Have you ever heard of Milos of Croton?
Sure, he sounds like someone from Game of Thrones. But he was a real dude. And his story is the best example of how to progress in the gym.
2,500 years ago in Greece, Milos became the greatest wrestler of his time. And according to legend, he had superhuman strength. The legend tells us that he developed that strength by picking up a baby calf and carrying it on his shoulder up a hill.
Every morning, Milos would go out to the field, pick the calf up, and carry it. He did this every day for four years. And over that time, the calf grew from a babe into a full-sized bull.
But guess what else happened?
Milos and his body grew as well. It had to. His body had to adapt so that he could continue hoisting the calf every morning and carrying it on his shoulder.
What Milos did is the same thing you need to do when it comes to lifting weights.
You need to provide your body with something heavy, something worth adapting to. Do that and, over time, you’ll become stronger. This is smartypants people call “progressive overload.”
The calf Milos hoisted every morning, grew in weight. And that increase in weight challenged Milos’s body to adapt and change over time.
In its simplest form, progressive overload is nothing more than lifting a little more weight than you did the previous week (and when I say a little, I mean nothing more than 5-10 pounds).
But here’s the catch: your body won’t always adapt at the same rate each week. Some weeks you won’t be able to add more weight. And that’s okay. Because progressive overload isn’t only about lifting more weight week after week.
Well, let’s say you’re performing a good ole dumbbell bench press. Mmm, chesticles.
So this week you lift 30 pounds while performing 3 sets of 8 reps. You go Glen Coco!
But the next week, you decide to add one more set. And you do 4 sets of the same weight. That’s 8 more reps than last week. You didn’t lift more weight, but you still did more. And that, too, is progressive overload; your body is doing more than it did before.
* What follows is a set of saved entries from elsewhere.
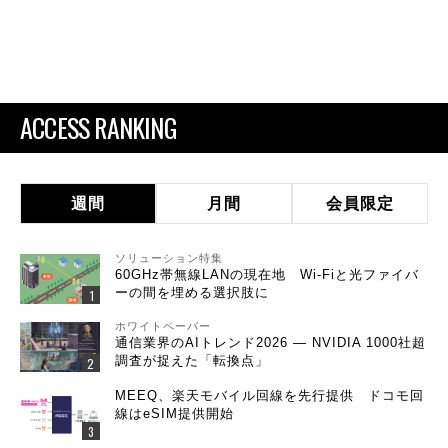
ACCESS RANKING
週間
月間
会員限定
ソリューション特集
60GHz帯無線LANの現在地 Wi-Fiと光ファイバ
ーの間を埋める選択肢に
ホワイトペーパー
通信業界のAIトレンド2026 ― NVIDIA 1000社超
調査が捉えた「転換点」
MEEQ、楽天モバイル回線を先行提供 ドコモ回
線はeSIM提供開始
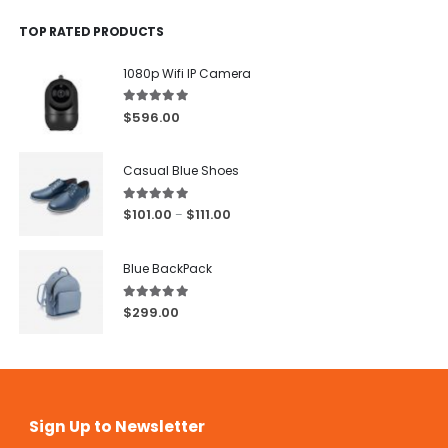
TOP RATED PRODUCTS
1080p Wifi IP Camera
5.00
out of 5
$
596.00
Casual Blue Shoes
5.00
out of 5
$
101.00
$
111.00
–
Blue BackPack
5.00
out of 5
$
299.00
Sign Up to Newsletter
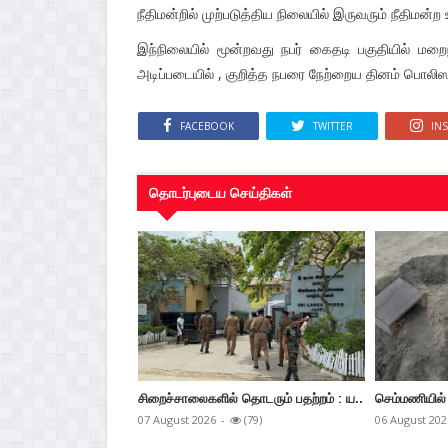
நீதிமன்றில் முற்படுத்திய நிலையில் இருவரும் நீதிமன்ற
இந்நிலையில் மூன்றவது நபர் கைதடி பகுதியில் மறை
அடிப்படையில் , குறித்த நபரை நேற்றைய தினம் பொலிஸ
FACEBOOK
TWITTER
IN
தொடர்புடைய செய்திகள்
சிறைச்சாலைகளில் தொடரும் பதற்றம் : ய..
செம்மணியில் 
07 August 2026
-
(79)
06 August 202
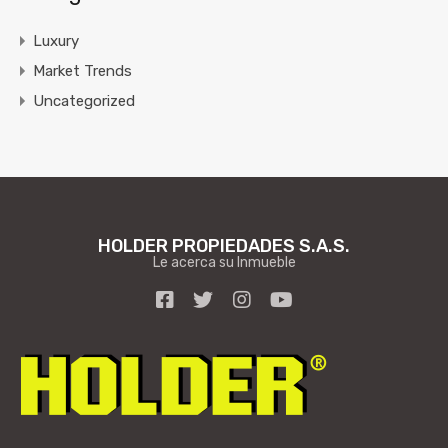
Luxury
Market Trends
Uncategorized
HOLDER PROPIEDADES S.A.S.
Le acerca su Inmueble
What happens if you can’t lift more weight or reps one week?
There’s a third way you can practice progressive overload that isn’t adding weight or doing more reps.
Let’s say your final rep of an exercise this week wasn’t smooth; you lifted the weight, but your form was craptastic. You didn’t quite look like you were having a seizure, but you didn’t quite NOT look like you were having one either.
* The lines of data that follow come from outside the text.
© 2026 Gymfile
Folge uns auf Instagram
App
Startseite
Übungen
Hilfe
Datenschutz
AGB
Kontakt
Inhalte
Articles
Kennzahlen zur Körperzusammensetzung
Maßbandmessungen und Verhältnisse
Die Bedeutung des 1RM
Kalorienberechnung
And, most importantly, you know there’s no way you can lift more weight or reps the next week.
So the next week you return to do the same weight and same sets/reps. But this time you decide to focus on making each rep more smooth. Your focus isn’t on weight or reps. But your focus is on performing the exercise better than last week.
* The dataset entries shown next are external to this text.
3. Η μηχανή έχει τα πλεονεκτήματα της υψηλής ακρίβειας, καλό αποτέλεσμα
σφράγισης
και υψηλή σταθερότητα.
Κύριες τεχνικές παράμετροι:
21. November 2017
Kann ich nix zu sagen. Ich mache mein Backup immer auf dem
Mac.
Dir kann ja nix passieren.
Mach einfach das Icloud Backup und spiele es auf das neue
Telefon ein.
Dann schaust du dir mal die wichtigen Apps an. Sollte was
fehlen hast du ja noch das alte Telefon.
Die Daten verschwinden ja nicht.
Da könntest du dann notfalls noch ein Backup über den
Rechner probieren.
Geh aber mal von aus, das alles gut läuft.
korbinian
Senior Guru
That’s progressive overload as well.
So, let’s sum this up here up shall we?
Progressive overload, what actually builds muscle and strength, boils down to you focusing on one of three things every time you step in the gym:
- Lift more weight than you did the last week;
- Add more reps than the last week; or,
- Execute the lift with better form than the last week.
And now you know the ancient secret of Greece’s greatest wrestler of all-time. Who was probably better than John Cena in every way possible because John Cena sucks more than burpees.